61; Pl.’s SOMF ¶ 52; and that she was not selected for two management positions for which she

applied, Pl.’s Opp’n at 14–15.

3 On a final note, Esters contends that she was required to work without a position description

and perform duties outside of her job classification. Compl. ¶ 41. At her deposition, Esters

clarified that Brown did sign a position description for her position in 2011, Mot. Ex. 7 at 71–76,2

ECF No. 18-11, and that her claim is actually that she was assigned human capital tasks that were

not her responsibility, id.

II. Legal Standard

Absent evidence of direct discrimination, disparate-treatment claims are subject to the

burden-shifting framework of McDonnell Douglas Corp. v. Green, 411 U.S. 792 (1973). See

Brady v. Office of the Sergeant at Arms, 520 F.3d 490, 493–94 (D.C. Cir. 2008); Jones v. Bernanke,

557 F.3d 670, 677 (D.C. Cir. 2009). A plaintiff establishes a prima facie discrimination claim by

alleging that “(1) she is a member of a protected class; (2) she suffered an adverse employment

action; and (3) the unfavorable action gives rise to an inference of discrimination.” Czekalski v.
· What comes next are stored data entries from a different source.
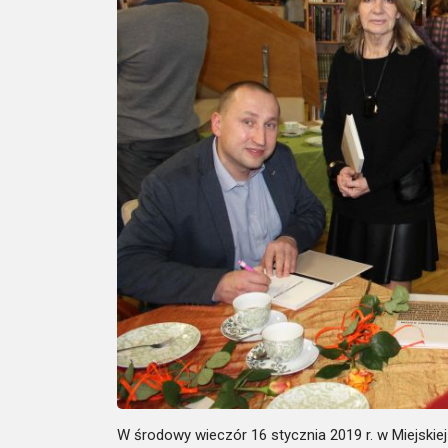
W środowy wieczór 16 stycznia 2019 r. w Miejskiej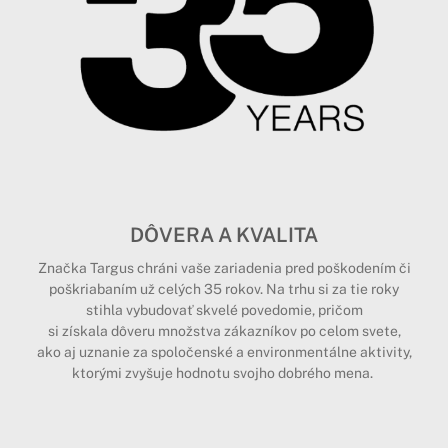
DÔVERA A KVALITA
Značka Targus chráni vaše zariadenia pred poškodením či
poškriabaním už celých 35 rokov. Na trhu si za tie roky
stihla vybudovať skvelé povedomie, pričom
si získala dôveru množstva zákazníkov po celom svete,
ako aj uznanie za spoločenské a environmentálne aktivity,
ktorými zvyšuje hodnotu svojho dobrého mena.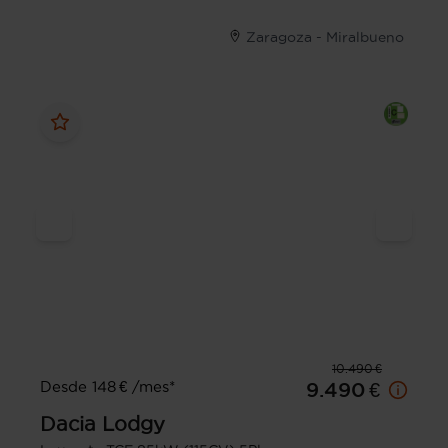
Zaragoza - Miralbueno
10.490 €
Desde 148 € /mes*
9.490 €
Dacia
Lodgy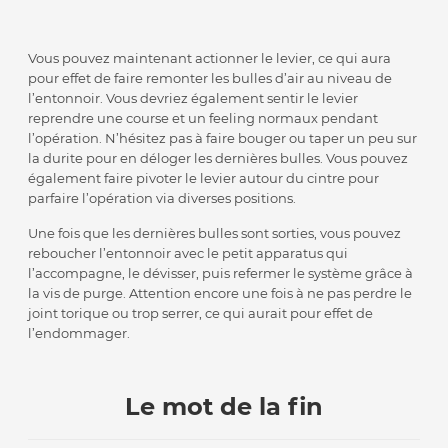
Vous pouvez maintenant actionner le levier, ce qui aura
pour effet de faire remonter les bulles d’air au niveau de
l’entonnoir. Vous devriez également sentir le levier
reprendre une course et un feeling normaux pendant
l’opération. N’hésitez pas à faire bouger ou taper un peu sur
la durite pour en déloger les dernières bulles. Vous pouvez
également faire pivoter le levier autour du cintre pour
parfaire l’opération via diverses positions.
Une fois que les dernières bulles sont sorties, vous pouvez
reboucher l’entonnoir avec le petit apparatus qui
l’accompagne, le dévisser, puis refermer le système grâce à
la vis de purge. Attention encore une fois à ne pas perdre le
joint torique ou trop serrer, ce qui aurait pour effet de
l’endommager.
Le mot de la fin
Peters, 475 F.3d 360, 364 (D.C. Cir. 2007) (quoting George v. Leavitt, 407 F.3d 405, 412 (D.C.

Cir. 2005)). For a retaliation claim, a plaintiff must allege that (1) she engaged in protected

activity, (2) she was subjected to an adverse employment action, and (3) there was a causal link

between the protected activity and the adverse action. Hamilton v. Geithner, 666 F.3d 1344, 1357

(D.C. Cir. 2012) (quoting Woodruff v.